Morgan choir fills Grand Hall with versatility and wonder

Spirituals, Russian music have those in audience singing choristers' praises

St. Petersburg, 2004

January 08, 2004|By Tim Smith | Tim Smith,SUN MUSIC CRITIC

ST. PETERSBURG, Russia - The Morgan State University Choir had the whole audience in its hands last night at the Grand Hall of the Philharmonia, a regal room that has welcomed a lot of great music and music-makers since the 1830s. But this was the first time an African-American chorus and the embracing sounds of venerable spirituals and contemporary gospel songs filled the place.

"This concert is so unusual for us," said Dmitri Izotov, a young Russian who listened intently along the side of the well-filled hall. During the first half of the program, which included "Swing Low, Sweet Chariot" and "Elijah Rock," Izotov said (through an interpreter) that he felt a strong temptation: "When we listened to the traditional American spirituals, we fell in love with these singers. I wanted to dance. I think everybody wanted to dance with the music. But we knew we couldn't do this. We had to be still."

Well, not entirely. It didn't take long before the infectious rhythms of the music and the choir's incisive phrasing, especially when the style kicked up a notch to gospel, had the audience clapping along. Loudly leading that accompaniment with a broad smile was Yuri Temirkanov, who had invited the ensemble to St. Petersburg to participate in his International Winter Festival, Arts Square. "This was a very great concert, very great," he said during a post-performance reception where he was besieged by choristers wanting to get their pictures taken with him.

(Health report: Temirkanov, dogged by a bad cold, seems to have rounded the corner. Although he canceled his first appearances of the new year with the Baltimore Symphony Orchestra this weekend, he is expected to be back on the Meyerhoff Hall podium next week.)

Sporting a distinctive variation on formal concert dress - white ruffles and tails (with a subtle, sequined trim) - Nathan Carter put his choir through its well-drilled paces in a program designed to demonstrate versatility. "While I wanted primarily to present music of our heritage," he said, "I also included a couple numbers to show our versatility."

The first opportunity for that demonstration came in the first half, when the chorus followed a richly arranged group of spirituals with excerpts from one of the monuments of Russian a cappella choral literature, Rachmaninoff's Vespers. It was a new experience for the choristers to learn a piece in the far-from-easy Russian language. (Temirkanov pronounced their pronunciation "very good.")

Aided by a bass section capable of successfully diving down to the subterranean notes required by the Vespers and the startlingly pure-toned voice of solo countertenor Cortez Mitchell, the choir made quite an impression with this gesture to the hometown crowd. "The Rachmaninoff was perfect," Izotov said. "It is such a pleasure for us that these Americans would learn Russian music for this tour."

The first of the evening's four encores was also in Russian - a folk song sung directly to Temirkanov, invited to the stage by Carter for a hearty round of cheers from the chorus. The crowd ate it up, clapping along in time to the jaunty tune of "The Snow-Ball Tree."

And there was even more Russian music in the regular program, though not in any conventional manner. Darin Atwater, the Baltimore-based conductor and composer, created two new gospel songs for the choir's debut in this country. One was affectingly spun out of Rachmaninoff's soulful Vocalise, the other out of a muscular theme from Tchaikovsky's Fifth Symphony. Both provided brilliant, if unlikely, reinforcement of the message of this year's festival - musical bonds between Russia and America.
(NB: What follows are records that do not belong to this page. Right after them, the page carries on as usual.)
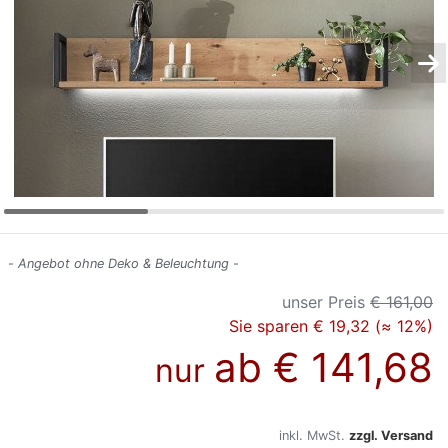
Konfigurator
0%
Finanzierung
Markenwelt
Letz-
Deals
- Angebot ohne Deko & Beleuchtung -
unser Preis
€ 161,00
Sie sparen € 19,32 (≈ 12%)
ab
€ 141,68
nur
inkl. MwSt.
zzgl. Versand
"This is a wonderful choir that touches our souls," Alexander Uteshev, a professor at the St. Petersburg Theatre Arts Academy, said through an interpreter. "They have a very unique approach to all kinds of music. And Nathan Carter's conducting is masterful."

Backstage after the performance, weary Morgan singer Leah Brown finally had a chance to sit down. "It was a great night," she said, "but wearing comfortable shoes is the key."

She appeared revived at the reception, where mingling with the choristers and the Baltimore delegation were several young Russians. (All the other festival audiences attracted young people. Going by looks alone, each crowd had a much lower median age than any encountered at regular BSO performances, with remarkably few gray-haired listeners - assuming that St. Petersburg is not the hair dye capital of Russia.)

Mikhail Yevlanov was one of those young listeners, and one more accustomed to attending pop music concerts. "It's the first time I ever heard anything like this," he said through an interpreter. "It's a great thing that African-American people have come here. We almost never see them in our country. There are a lot of prejudiced people in Russia, unfortunately. Theirs is a totally different culture from ours, and we have much to learn about them. We need to have more contact with them."

That kind of reaction would be music to Carter's ears. "What matters most in the end is that we communicated with people," he said. "Something happened out there, and that's what we're about. I was moved myself."

After taking in the eye-boggling Hermitage museum today, the Morgan choir heads back to Baltimore tomorrow.